Sullivan & Cromwell, one of the most prestigious law firms in the country, filed a bankruptcy motion in federal court in Manhattan that contained citations to cases that do not exist, misquoted passages from the US bankruptcy code, and inaccurately summarized real cases. Judge Martin Glenn received an apology letter from Andrew Dietderich, the cohead of the firm's restructuring group. The errors were caught by opposing counsel at Boies Schiller Flexner during routine review of the filing. Sources told the Financial Times that S&C has an enterprise license for OpenAI's ChatGPT, though the firm has not officially confirmed which model produced the bad citations.

The pattern is by now depressingly familiar. Morgan & Morgan, Levidow Levidow & Oberman, and a string of smaller firms have already been sanctioned for filing AI-hallucinated citations. What makes this one notable is the firm: S&C is not a solo practitioner Googling for shortcuts. It is a top-five Wall Street firm with billable rates north of two thousand dollars an hour, an enterprise AI deployment, and the resources to build whatever verification workflow it wants. The hallucinated citations made it through anyway. The failure mode is the same as every prior incident: a lawyer asked the model to find supporting cases, the model produced something that looked like supporting cases, and the lawyer signed the brief without independently verifying that the cases existed.
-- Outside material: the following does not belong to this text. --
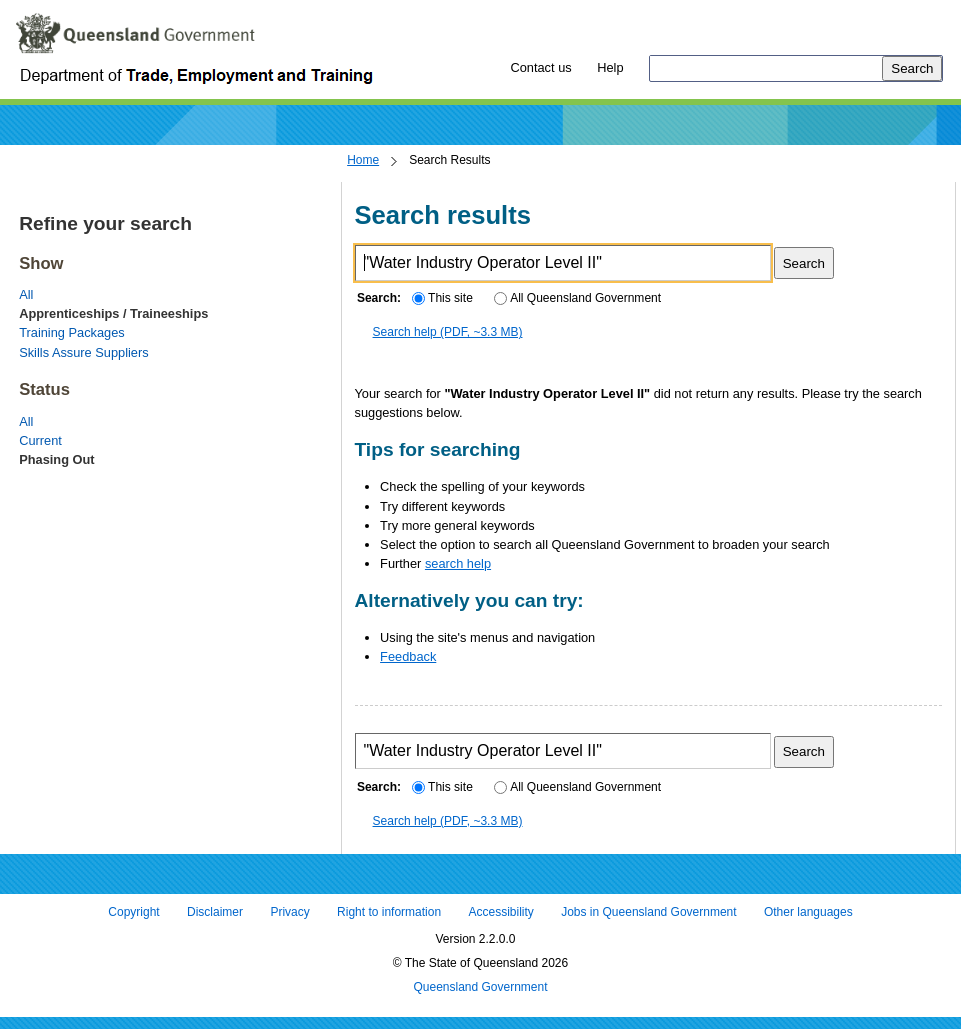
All (26, 294)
The technical reality, for anyone still confused: ChatGPT does not have a verified database of court rulings. It generates text that pattern-matches what legal citations usually look like. When the right citation exists in the training data, it can reproduce it accurately. When the right citation does not exist or the model is uncertain, it will produce a plausible-looking citation anyway, with a real-sounding case name, a real-sounding reporter volume, and a real-sounding page number. There is no internal flag that says "I made this up." The model does not know it does not know. Enterprise licenses do not change this; they change billing and data retention, not the fundamental tendency of language models to confabulate when asked to retrieve facts.
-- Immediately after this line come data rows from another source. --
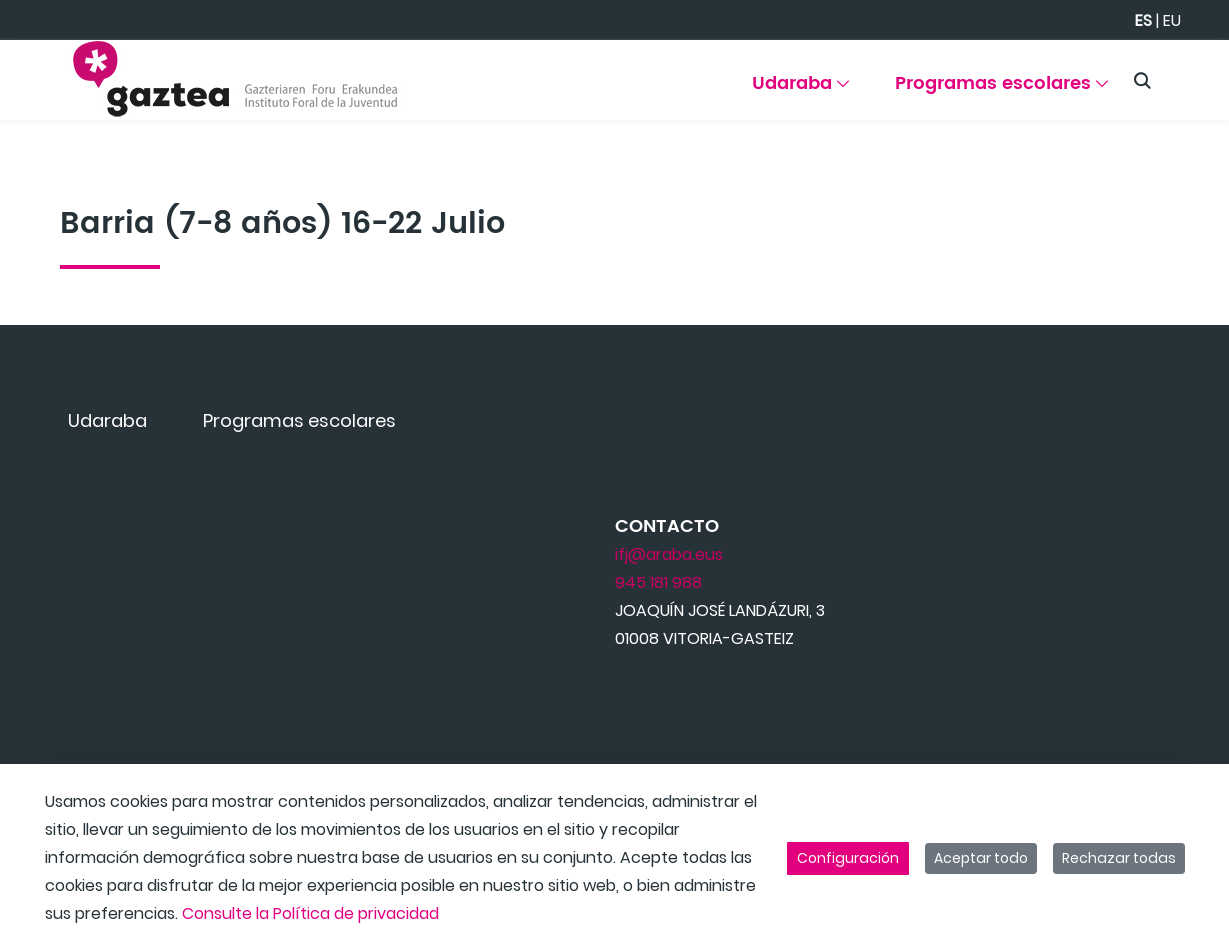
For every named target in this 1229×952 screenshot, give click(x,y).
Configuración (848, 858)
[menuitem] (802, 90)
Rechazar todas (1119, 858)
The fix is operational, not technological. Any firm using AI for legal research needs a hard rule that every citation gets independently verified against Westlaw, LexisNexis, or PACER before the brief is signed, and the verification step has to be auditable. Tools that ground retrieval in actual case databases — there are several aimed at this market now — make the workflow cheaper, but they do not absolve the lawyer of the duty to check. The lesson from S&C is not that ChatGPT is uniquely bad at law; it is that even sophisticated organizations with enterprise tooling will skip verification if the workflow does not force them to. Judges are running out of patience. Bar referrals and monetary sanctions are arriving more often. The firms that will survive the transition are the ones that treat the model output as a draft to be checked, not as a finished work product to be signed.